1.3 Interpreting PR-AUC and Industry Standards

Since PR-AUC is particularly useful for imbalanced datasets, it is important to compare model performance to known industry standards:

Industry Benchmarks

  • 0.2 – 0.4 → Slightly better than random guessing but still weak.
  • 0.4 – 0.6 → Moderate predictive power; some meaningful patterns detected.
  • 0.6 – 0.8 → Good performance; the model is effective in distinguishing fire-prone areas.
  • 0.8 and above → Strong predictive ability; highly reliable for decision-making.

Baseline (Random Model)

  • A random model will have a PR-AUC equal to the proportion of fire occurrences in the dataset.
  • If 21.55% of the data represents fire occurrences, a random classifier would achieve a PR-AUC of 0.2155.
  • If the model’s PR-AUC is above 0.2155, it is better than random and can help identify fire-prone areas.
  • If it is close to 0.2155, it is not useful because it performs similarly to random guessing.
  • If it is below 0.2155, the model is misleading and should not be used.

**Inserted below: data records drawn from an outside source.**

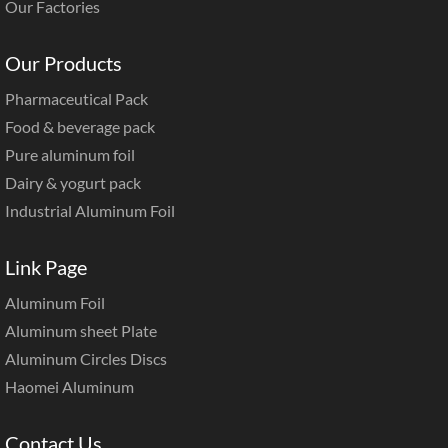
Our Factories
Our Products
Pharmaceutical Pack
Food & beverage pack
Pure aluminum foil
Dairy & yogurt pack
Industrial Aluminum Foil
Link Page
Aluminum Foil
Aluminum sheet Plate
Aluminum Circles Discs
Haomei Aluminum
Contact Us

1.4 Comparing to a Random Model

To test whether the model is actually predicting fires or just guessing, we compared it to a random number generator that assigns probabilities at random.

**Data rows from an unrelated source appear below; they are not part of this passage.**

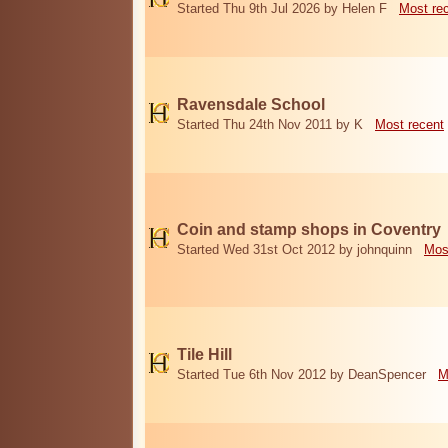
Started Thu 9th Jul 2026 by Helen F
Most re
Ravensdale School
Started Thu 24th Nov 2011 by K
Most recent
Coin and stamp shops in Coventry
Started Wed 31st Oct 2012 by johnquinn
Mos
Tile Hill
Started Tue 6th Nov 2012 by DeanSpencer
M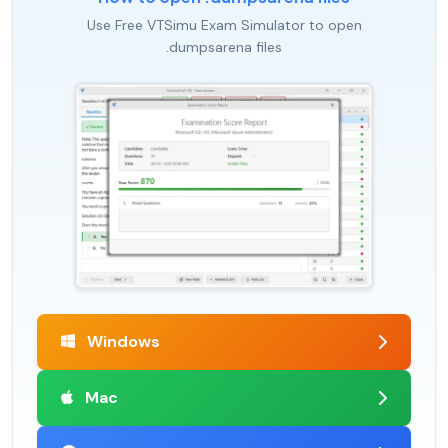
Use Free VTSimu Exam Simulator to open
.dumpsarena files
Windows
Mac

  • If the model performs better than random, it means it has some ability to identify fire-prone areas.
  • If the model performs similarly to random, it means the predictions aren’t useful for decision-making.
  • This comparison ensures that the model has actual predictive power rather than just appearing to perform well by coincidence.

2. Visual Analysis

To further evaluate the model, we use histogram overlays and box and whisker plots to compare probability distributions for locations where fires occurred and where they did not.

  • If the fire likelihood effectively distinguishes between fire-prone and non-fire areas, we should see a clear separation between distributions in both the histogram and boxplot comparisons.
  • Significant overlap between fire and no-fire probabilities suggests that the model fails to differentiate between fire-prone and non-fire zones, reducing its predictive reliability.

This boxplot and histogram analysis helps determine whether the model assigns meaningfully different probabilities to fire-prone areas or if probability values are too similar across all locations, limiting the model’s usefulness.

3. Measuring Overestimation (False Alarms and Risk Inflation)

To quantify how much the model overestimates fire risk, we calculate the overestimation rate, which represents the proportion of predicted fires that never actually occurred.

Overestimation Rate Formula

\[ \text{Overestimation Rate} = \frac{\text{False Positives (FP)}}{\text{True Positives (TP)} + \text{False Positives (FP)}} \]

This value represents the percentage of predicted fires that did not happen.

Since Precision is defined as:

\[ \text{Precision} = \frac{\text{True Positives (TP)}}{\text{True Positives (TP)} + \text{False Positives (FP)}} \]

We can equivalently express overestimation as:

\[ \text{Overestimation Rate} = 1 - \text{Precision} \]

This shows that as precision improves, the overestimation rate decreases, meaning fewer false alarms.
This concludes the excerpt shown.